Let’s start with the dial. The phone is connected to the network by two wires. The dial is a rotary one. When you wind up the disk, the contacts are blocked, and when you release it, the disk returns backward and delivers a series of interruptions/pulses to the line. But how was it made to return at a constant speed (which is 10 pulses per second)?

It operated based on a centrifugal friction governor. The mechanics (gearbox) accelerated the governor’s axle to thousands of revolutions per minute. Two weights with friction pads (consider them brakes) were seated on the axle. The centrifugal force pressed them against the stationary drum, creating a braking effort. This is a direct heir to Watt’s centrifugal governor, allowing the mechanism to work stably regardless of how sharply you released the disk.

Next. The Central Office connected you with a friend. You both speak at the same time, and sound is transmitted there and back through two wires—why two wires and not four, you understand? Well, okay, but why don’t you hear yourself too loudly, since the microphone sends the sound there, from where the “speaker” hears it?

I couldn’t answer quickly. Went googling. So, it turns out that a special differential transformer was responsible for this. There, the current from the microphone branches off: part goes into the line to the friend, and part goes into the “balance circuit” (a chain of a resistor and capacitor inside the phone), mimicking the line resistance. The transformer coils are wound in opposition: the magnetic flows from the current in the line and the current in the balance circuit mutually annihilate themselves in the coil that goes to the speaker. Engineers purposely adjusted the balance not perfectly, leaving a “local effect” – a quiet sound of one’s own voice, so the phone wouldn’t seem “dead.” But the incoming signal from the friend has nothing to unbalance it (silence on your side), so it freely passes to the speaker.

Now about the microphone. At that time there were no transistors in phones, but the signal was loud. The secret is in the design of the microphone, it’s carbon. Essentially, it is a box with carbon powder and a movable diaphragm. The sound from your mouth compresses and decompresses the powder, changing its resistance. The microphone does not generate current but modulates the powerful current coming from the Central Office. Essentially, it worked as an amplifier. Over time, the charcoal compacted, and the audibility dropped—hence the habit of tapping the handset to “shake up” the powder.

The speaker was normal, electromagnetic. Although not quite. If there were only an electromagnet inside (without a permanent magnet), the phone would horribly distort the voice. An electromagnet attracts iron regardless of the polarity of the current. If you supply a sine wave (voice), the diaphragm would be attracted during both the positive and the negative half-waves. Result: the frequency of the sound would have doubled, and you would hear not the voice of a friend, but an unintelligible high-frequency buzzing. The permanent magnet solves this problem: It creates “preload.” The diaphragm is always attracted to the magnet with medium force. When the “plus” of the signal arrives, the magnetic field strengthens and the diaphragm flexes more.

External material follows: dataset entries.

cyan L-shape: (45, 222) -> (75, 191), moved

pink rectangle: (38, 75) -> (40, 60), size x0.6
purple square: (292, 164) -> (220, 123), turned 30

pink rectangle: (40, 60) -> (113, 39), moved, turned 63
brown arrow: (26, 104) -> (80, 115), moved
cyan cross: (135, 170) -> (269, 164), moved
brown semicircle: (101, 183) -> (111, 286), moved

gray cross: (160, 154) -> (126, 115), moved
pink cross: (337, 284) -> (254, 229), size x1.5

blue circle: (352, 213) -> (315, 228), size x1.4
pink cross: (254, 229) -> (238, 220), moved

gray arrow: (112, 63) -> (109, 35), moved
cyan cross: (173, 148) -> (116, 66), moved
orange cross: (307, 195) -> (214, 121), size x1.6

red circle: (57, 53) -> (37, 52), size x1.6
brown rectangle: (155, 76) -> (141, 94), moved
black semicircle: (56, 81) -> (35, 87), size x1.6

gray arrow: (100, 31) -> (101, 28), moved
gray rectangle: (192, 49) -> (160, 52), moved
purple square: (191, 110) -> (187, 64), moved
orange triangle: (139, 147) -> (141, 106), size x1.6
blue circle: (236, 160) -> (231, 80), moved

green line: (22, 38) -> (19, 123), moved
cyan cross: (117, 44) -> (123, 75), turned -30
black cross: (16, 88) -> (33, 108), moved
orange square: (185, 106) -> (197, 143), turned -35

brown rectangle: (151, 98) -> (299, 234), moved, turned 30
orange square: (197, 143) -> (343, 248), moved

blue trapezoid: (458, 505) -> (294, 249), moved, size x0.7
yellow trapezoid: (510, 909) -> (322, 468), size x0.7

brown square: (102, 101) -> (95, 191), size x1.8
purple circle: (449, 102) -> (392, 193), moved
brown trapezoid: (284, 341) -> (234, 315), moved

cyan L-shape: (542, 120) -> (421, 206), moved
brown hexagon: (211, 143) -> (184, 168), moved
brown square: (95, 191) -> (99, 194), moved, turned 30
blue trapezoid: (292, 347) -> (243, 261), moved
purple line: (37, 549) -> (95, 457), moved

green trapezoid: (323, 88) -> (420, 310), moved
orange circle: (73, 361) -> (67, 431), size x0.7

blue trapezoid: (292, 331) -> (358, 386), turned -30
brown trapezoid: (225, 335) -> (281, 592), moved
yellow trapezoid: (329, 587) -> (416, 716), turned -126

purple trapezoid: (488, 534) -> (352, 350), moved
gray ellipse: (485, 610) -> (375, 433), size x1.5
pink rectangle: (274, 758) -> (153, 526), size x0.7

When the “minus” arrives, the field weakens and the diaphragm springs back.

In modern speakers, the force strictly depends on the direction of the current. Plus pushes, minus pulls. Therefore, the frequency doubling, which old phone engineers feared, physically cannot occur here. The diaphragm doesn’t need “preload” by a magnet, it just needs to hang in peace.

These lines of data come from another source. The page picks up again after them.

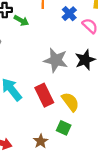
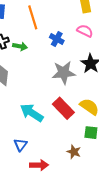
blue cross: (69, 14) -> (57, 39), moved

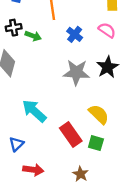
red rectangle: (63, 108) -> (71, 135), moved
brown star: (74, 152) -> (81, 174), moved

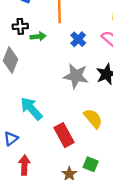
green arrow: (33, 36) -> (38, 36), turned -32
green square: (96, 143) -> (91, 164), moved
red arrow: (33, 170) -> (24, 165), turned -102

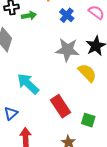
yellow semicircle: (93, 119) -> (87, 73), moved
green square: (91, 164) -> (88, 120), moved

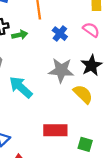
cyan arrow: (28, 84) -> (21, 87), moved
red rectangle: (61, 106) -> (55, 130), turned -55

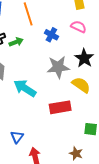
red rectangle: (55, 130) -> (60, 107), moved

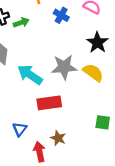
gray star: (58, 67) -> (64, 67), moved
red rectangle: (60, 107) -> (49, 103), moved
brown star: (76, 153) -> (58, 138), moved

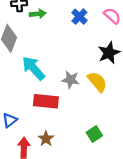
gray star: (64, 67) -> (71, 80), moved, size x0.7
green square: (103, 122) -> (94, 134), turned 35

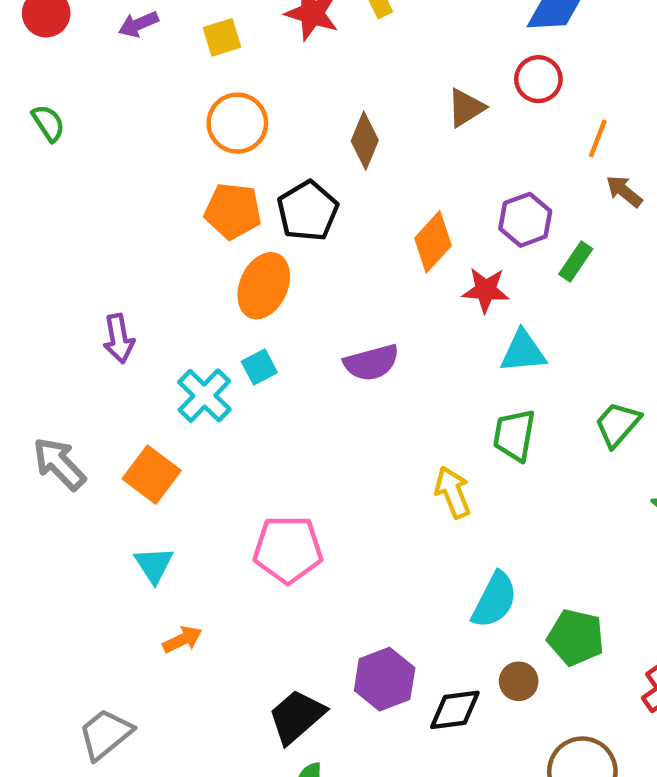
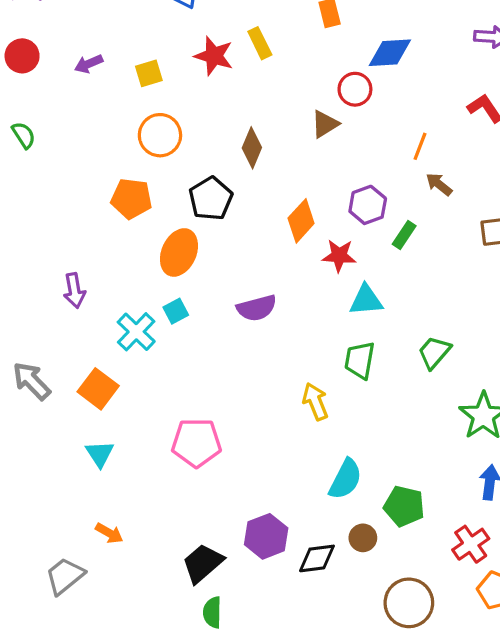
red circle: (538, 79) -> (355, 89), moved
orange pentagon: (233, 211) -> (131, 199), moved
orange arrow: (182, 640) -> (109, 533), moved, turned 56

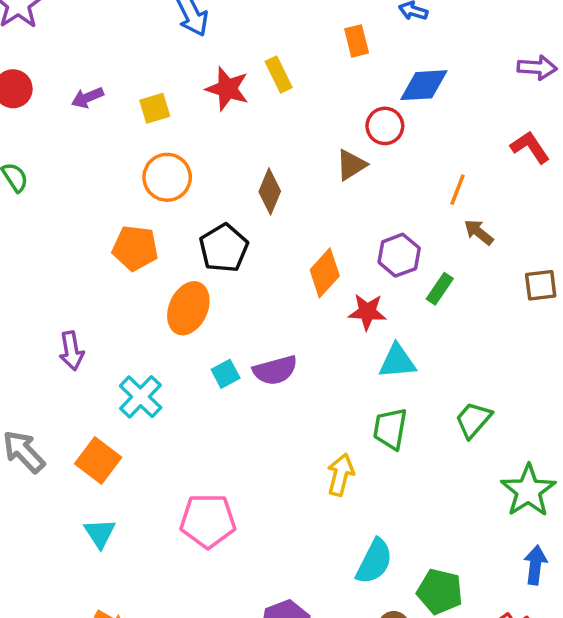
cyan square: (176, 311) -> (226, 374), moved
yellow arrow: (315, 402) -> (341, 475), turned 36

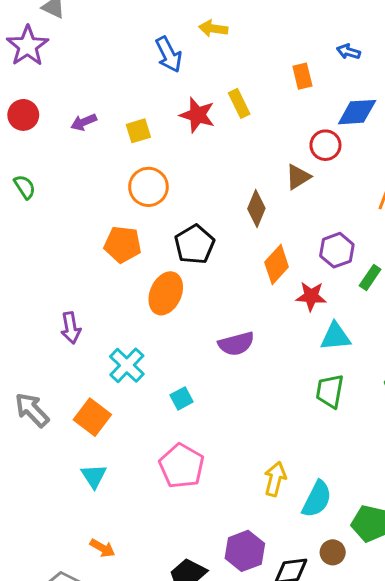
brown diamond: (270, 191) -> (256, 208), moved
cyan square: (226, 374) -> (182, 398), moved
yellow arrow: (341, 475) -> (275, 479), moved
pink pentagon: (208, 521) -> (182, 466), turned 30

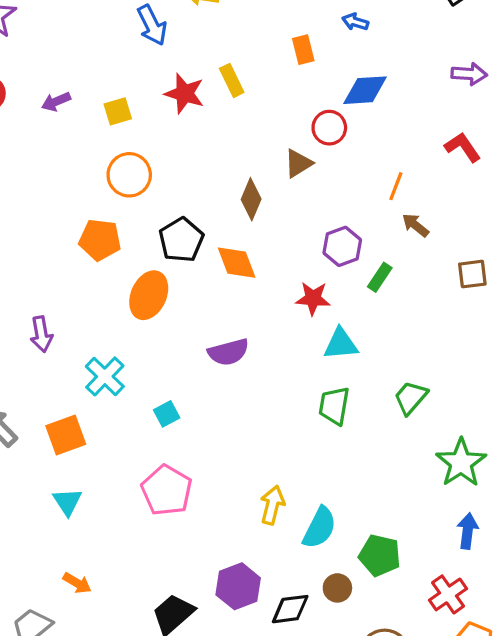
orange diamond: (277, 265) -> (237, 263), moved, turned -63
orange square: (92, 417) -> (66, 435), turned 33

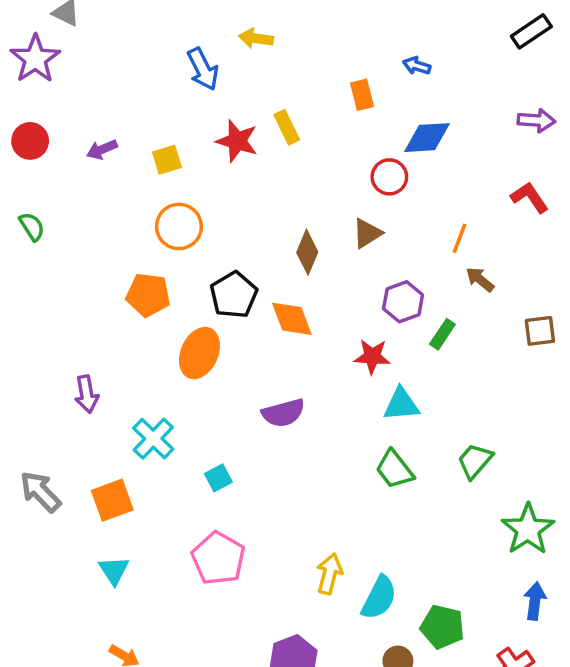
brown triangle: (298, 163) -> (367, 233), moved
green trapezoid: (334, 406) -> (394, 469), turned -48

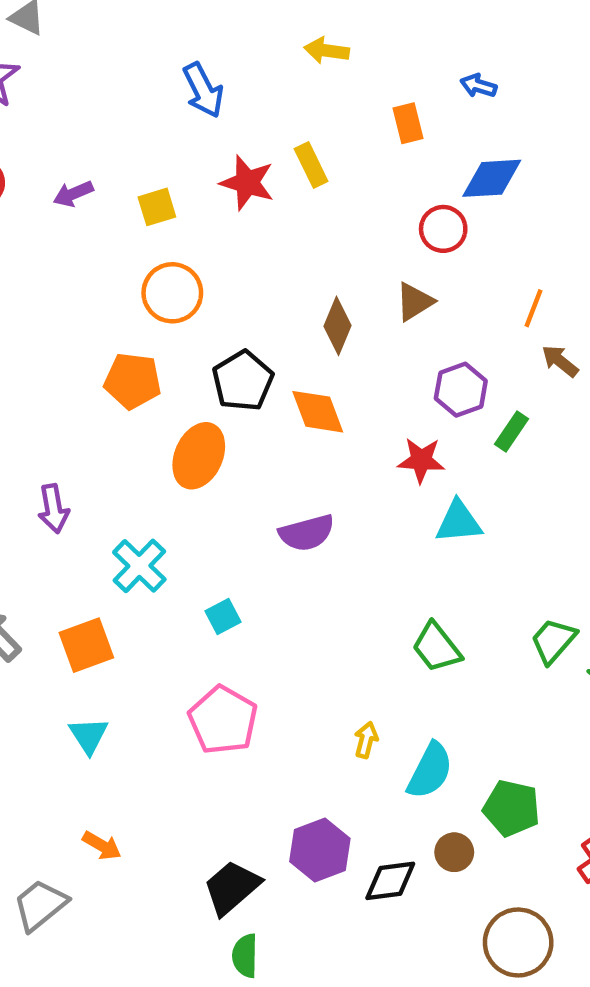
yellow arrow: (256, 38) -> (326, 51), moved
green trapezoid: (475, 461) -> (553, 641), moved
green trapezoid: (394, 469) -> (437, 647), moved
yellow arrow: (329, 574) -> (366, 740), size x0.7

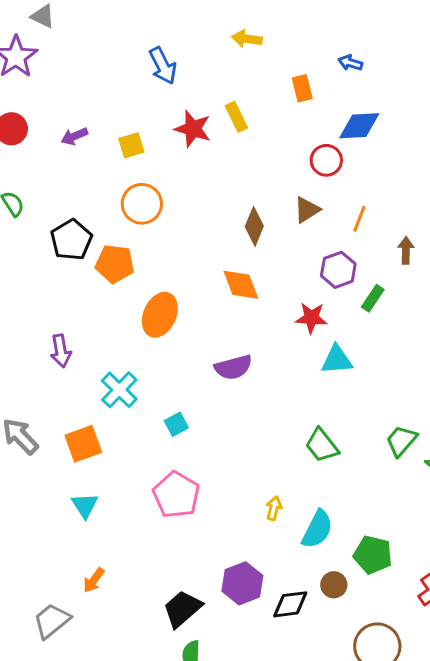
orange line: (534, 308) -> (359, 219), moved
brown arrow: (560, 361) -> (406, 250), turned 52
black pentagon: (243, 381) -> (71, 240), moved
orange arrow: (102, 846) -> (94, 580), turned 96

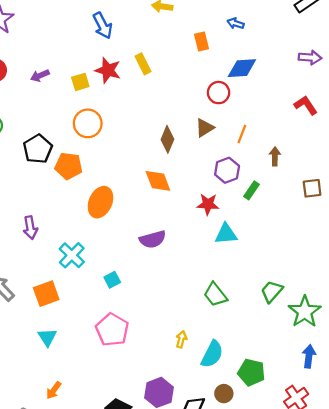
yellow rectangle: (236, 117) -> (143, 64), moved
red star: (193, 129) -> (108, 70), moved

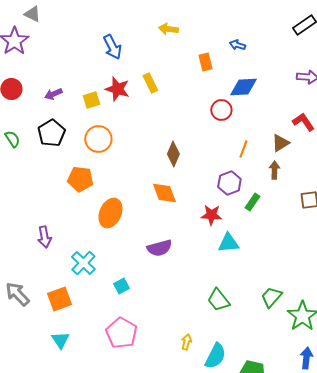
brown triangle: (205, 128) -> (280, 143), moved
black pentagon: (38, 149) -> (51, 133), moved

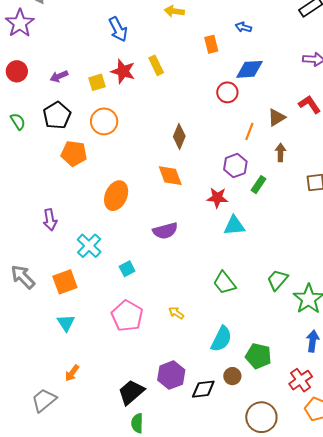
brown triangle: (280, 143) -> (276, 117), moved
orange pentagon: (80, 179) -> (74, 154), moved
yellow arrow: (186, 342) -> (176, 313), moved, turned -70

Interestingly, the principle of old electromagnetic capsules (metal diaphragm + “anchor”) is used now in the most expensive in-ear headphones—google “balanced armature headphones” (prices around $500).

The voltage in the telephone network was negative – minus 48/60 volts. Plus was grounded, and the “live” wire was the minus. Why? It turns out, this is protection against electrochemical corrosion. The cables lie in moist earth. If there were a “plus” (anode) on the wire, upon insulation damage, copper would dissolve (electrolysis) and the cable would rot. With “minus” (cathode), metal ions, on the contrary, tend to settle on the conductor from the soil, which prolonged the cable’s life by decades.